Boom-time for business media

British business media is worth almost £23bn annually and is set to grow despite the economic downturn, according to new research commissioned by the trade body, the Periodicals Publishers Association.

Business media, which includes the B2B side of brands like the Financial Times, The Economist Group and Reuters, as well as solely B2B companies, enjoyed a turnover in 2006 of almost £23bn, up from £15.6bn in 2004, according to the survey conducted by GfK NOP.

Print remains at the heart of B2B operations, generating £8.9bn of turnover or 46 per cent of total

revenue. But less than 15 per cent of publishers said they would diversify into new print products in the next five years.

Online is the fastest growing revenue stream, up from £1.2 bn in 2004 to £2.8bn in 2006, and is expected to be the biggest area of development in the next five years, with more than a third of companies surveyed predicting further investment in this area.
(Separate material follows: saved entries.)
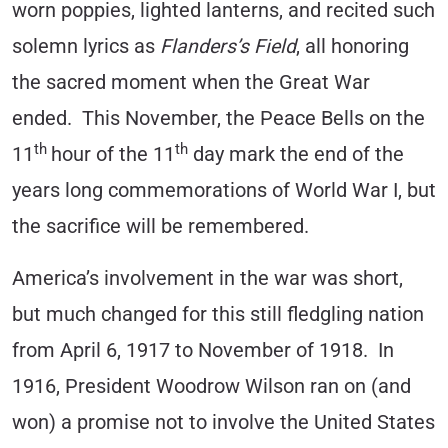
worn poppies, lighted lanterns, and recited such
solemn lyrics as
Flanders’s Field
, all honoring
the sacred moment when the Great War
ended. This November, the Peace Bells on the
th
th
11
hour of the 11
day mark the end of the
years long commemorations of World War I, but
the sacrifice will be remembered.
America’s involvement in the war was short,
but much changed for this still fledgling nation
from April 6, 1917 to November of 1918. In
1916, President Woodrow Wilson ran on (and
won) a promise not to involve the United States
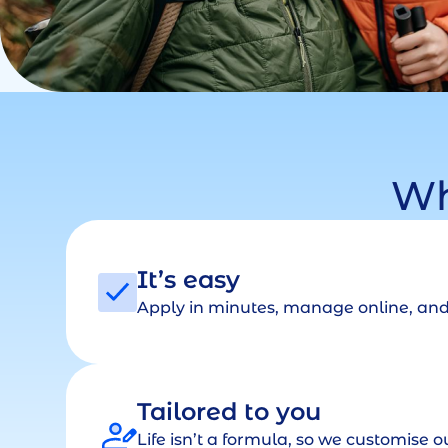
Wh
It’s easy
Apply in minutes, manage online, and 
Tailored to you
Life isn’t a formula, so we customise ou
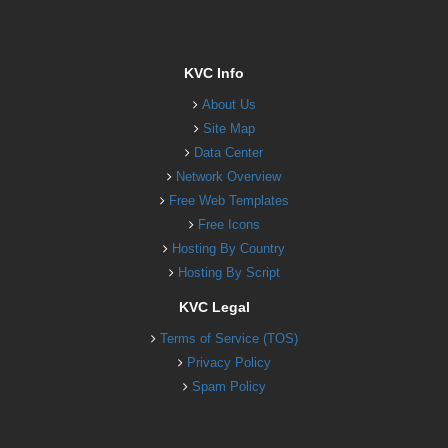
KVC Info
About Us
Site Map
Data Center
Network Overview
Free Web Templates
Free Icons
Hosting By Country
Hosting By Script
KVC Legal
Terms of Service (TOS)
Privacy Policy
Spam Policy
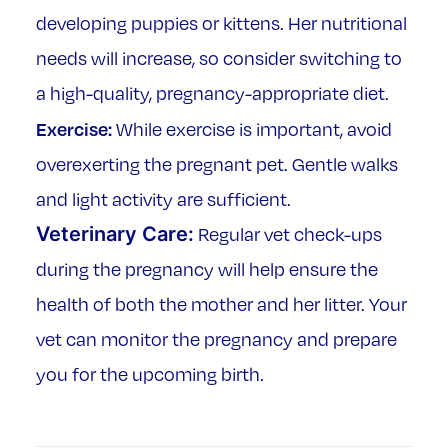
developing puppies or kittens. Her nutritional
needs will increase, so consider switching to
a high-quality, pregnancy-appropriate diet.
Exercise:
While exercise is important, avoid
overexerting the pregnant pet. Gentle walks
and light activity are sufficient.
Veterinary Care:
Regular vet check-ups
during the pregnancy will help ensure the
health of both the mother and her litter. Your
vet can monitor the pregnancy and prepare
you for the upcoming birth.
Incisive Media CEO and chair of the PPA’s Business Media Council Tim Weller said: ‘As a sector we are truly the envy of our British media peers and the blueprint for a successful industry, and by God let’s not be ashamed to shout about it.
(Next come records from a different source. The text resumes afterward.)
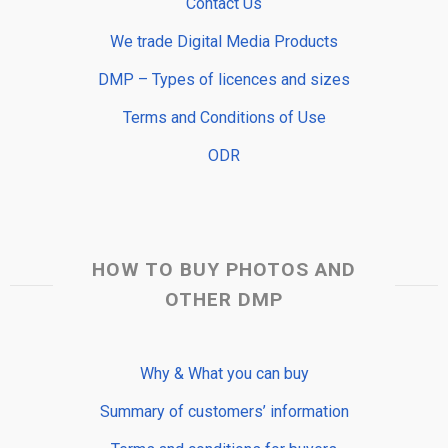
Contact Us
We trade Digital Media Products
DMP – Types of licences and sizes
Terms and Conditions of Use
ODR
HOW TO BUY PHOTOS AND
OTHER DMP
Why & What you can buy
Summary of customers’ information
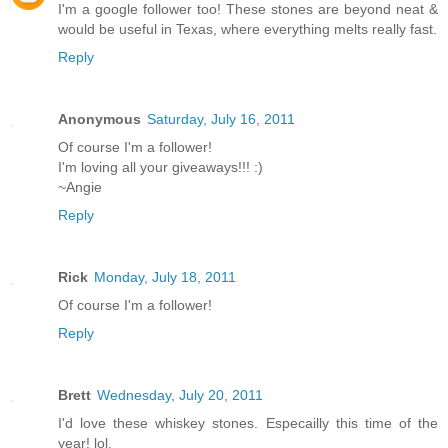
I'm a google follower too! These stones are beyond neat &
would be useful in Texas, where everything melts really fast.
Reply
Anonymous
Saturday, July 16, 2011
Of course I'm a follower!
I'm loving all your giveaways!!! :)
~Angie
Reply
Rick
Monday, July 18, 2011
Of course I'm a follower!
Reply
Brett
Wednesday, July 20, 2011
I'd love these whiskey stones. Especailly this time of the
year! lol.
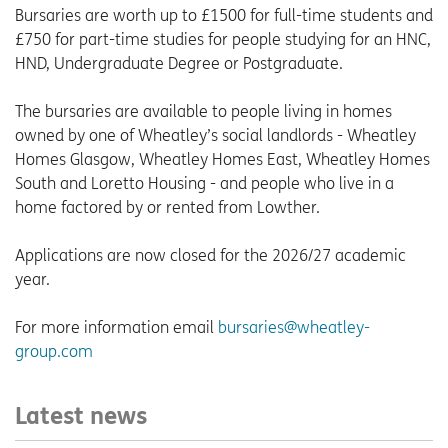
Bursaries are worth up to £1500 for full-time students and
£750 for part-time studies for people studying for an HNC,
HND, Undergraduate Degree or Postgraduate.
The bursaries are available to people living in homes
owned by one of Wheatley’s social landlords - Wheatley
Homes Glasgow, Wheatley Homes East, Wheatley Homes
South and Loretto Housing - and people who live in a
home factored by or rented from Lowther.
Applications are now closed for the 2026/27 academic
year.
For more information email
bursaries@wheatley-
group.com
Latest news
‘To put it into context, at £23bn the UK business information and professional media industry is the same size as the UK education sector.”

Face-to-face events – such as exhibitions and awards – also represented 15 per cent of revenue or £2.8bn in 2006, with a quarter predicting further investment for their company in the next five years. Almost a third saw potential in broadcasting, which generated £289m in revenue in 2006 for business publishers.

Marketing services, including credit checking made up £3.3bn or 18 per cent of turnover, £0.5bn came from data publishing, and £275m from market research and management consultancy reports. The reminder of the £22.8bn is made of non-specific streams of revenue, partly due to lack of access to private company accounts.

The 2007 survey included some new sectors not included in the 2004 survey. Adjusted for inflation of 9.2 per cent between 2004 and 2006, and worked out according to the parameters of the 2004 survey, the new figure still represents an 18 per cent revenue growth in the sector in two years.

The 2007 survey included some new sectors not included in the 2004 survey. Adjusted for inflation of 9.2 per cent between 2004 and 2006, and worked out according to the parameters of the 2004 survey, the new figure still represents an 18 per cent revenue growth in the sector in two years.

Weller said that the figures indicated how well British editors and journ­alists had overcome what he called the ‘biggest cultural challenge’of delivering news when it happens, wherever it happens.

Weller said: ‘What editors can take from this is how well business media have embraced the different delivery channels, such as online, and in person delivery.

‘If you compare it to other forms of media we seem to have got our business models right. We’re making money online and we’re making money face to face.”

But the survey does sound a note of caution in the light of challenging economic conditions. It estimates that the 2007 figure will be approximately £25bn, a nine per cent year-on-year increase. The 2008 figure is predicted to be ‘only marginally’in excess of this.

Weller said: ‘The economic backdrop is not great. We need to learn lessons from the last downturn. We need to make sure that we constantly connect the buyer and seller.”